Determining Liability and the Responsible Party
By Thomas M. Buckley
In today’s legal landscape, contractors need to be on guard against claims for an injury to the employee of a subcontractor. Construction work is fraught with risks of injury, and unfortunately, injuries during construction work are not an uncommon occurrence. Normally, the employee can turn to his or her employer for workers’ compensation benefits, but additional redress is often sought from the upstream contractors who hired that employer. Normally, such a claim is brought under the doctrine of vicarious liability—in other words, the idea that a party is responsible for the acts of its agents’ employees.
A SAFE WORKPLACE
On the other hand, a party is normally not responsible for the acts of an independent contractor. In general, the question of whether a subcontractor is an independent contractor for whose actions the hiring contractor can be relieved of liability is a question of control. Does the hiring contractor maintain sufficient control of the work by the injured party or his employer to impose a duty of care on the contractor? This is because, in most jurisdictions, it is the duty of the subcontractor to provide himself and his employees with a safe place to work and also to provide proper safeguards against the dangers of the work. This sometimes runs contrary to common thinking on the subject. Injured employees and their counsel often begin these cases with the concept of a non-delegable duty of safety for the general contractor. While some jurisdictions do maintain these sort of strict liability standards, the majority look to the actual conduct of the contractor in question to determine liability. In other words, the duty to perform safely is not delegable, but many aspects of the conduct required to maintain safety on the job often can be. Again, in most jurisdictions, an employer has the duty to maintain a safe workplace for its employees. A subcontract can require that active safety monitoring and compliance be performed by the subcontractor. The hiring contractor’s duties, in such a situation, would be limited to the extent to which they are involved in those safety operations.

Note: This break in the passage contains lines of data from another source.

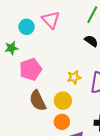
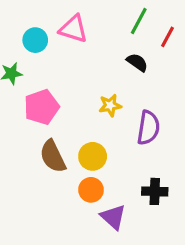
pink triangle: (51, 20) -> (73, 29), turned -30
yellow star: (74, 77) -> (110, 105), moved

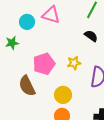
pink pentagon: (42, 107) -> (44, 64), moved
brown semicircle: (53, 156) -> (27, 86), moved

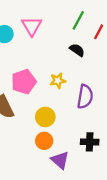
pink triangle: (51, 15) -> (32, 26), turned 42

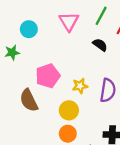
pink triangle: (32, 26) -> (69, 21), moved
yellow star: (58, 81) -> (80, 86), moved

Note: In the case of OSHA investigations, significant complications can arise in this matter with regards to the multi-employer responsibility doctrine, and OSHA counsel should be consulted in such a situation. This article, however, deals with the civil liability of contractors for the injuries to the employees of their subcontractors.
THE INDEPENDENT CONTRACTOR
Liability can arise where the hiring contractor entrusts work to an independent contractor, but retains control of the work and fails to use reasonable care to control the work in a safe manner. The overriding question is whether or not the subcontractor is free to perform its job according to its own independent skill, knowledge, training, and experience. Typically, where the hiring contractor does not actively supervise the work, participate in the work, or direct its means and methods, the independent contractor is seen to be a truly independent contractor and sufficient control over the work to impose liability for the independent contractor’s actions is not found. On the other hand, where the general contractor retains day-to-day control over every aspect of the work, it may well be liable for its failure to supervise the work properly if that results in injury. A hiring contractor will normally not be seen to have this level of control if it merely retains the right to order the work to be stopped or resumed, to inspect the progress of the work, to receive reports, or to require that the work be completed pursuant to the general terms of the contract. General safety requirements or overall safety programs on the job are also not typically a sufficient level of control to impose liability in most cases. Rather, in order for liability to attach, it must be shown that the hiring contractor maintained control over the specific methods and means of the independent contractor’s work, rather than relying on the independent contractor’s expertise to decide how to perform that work safely.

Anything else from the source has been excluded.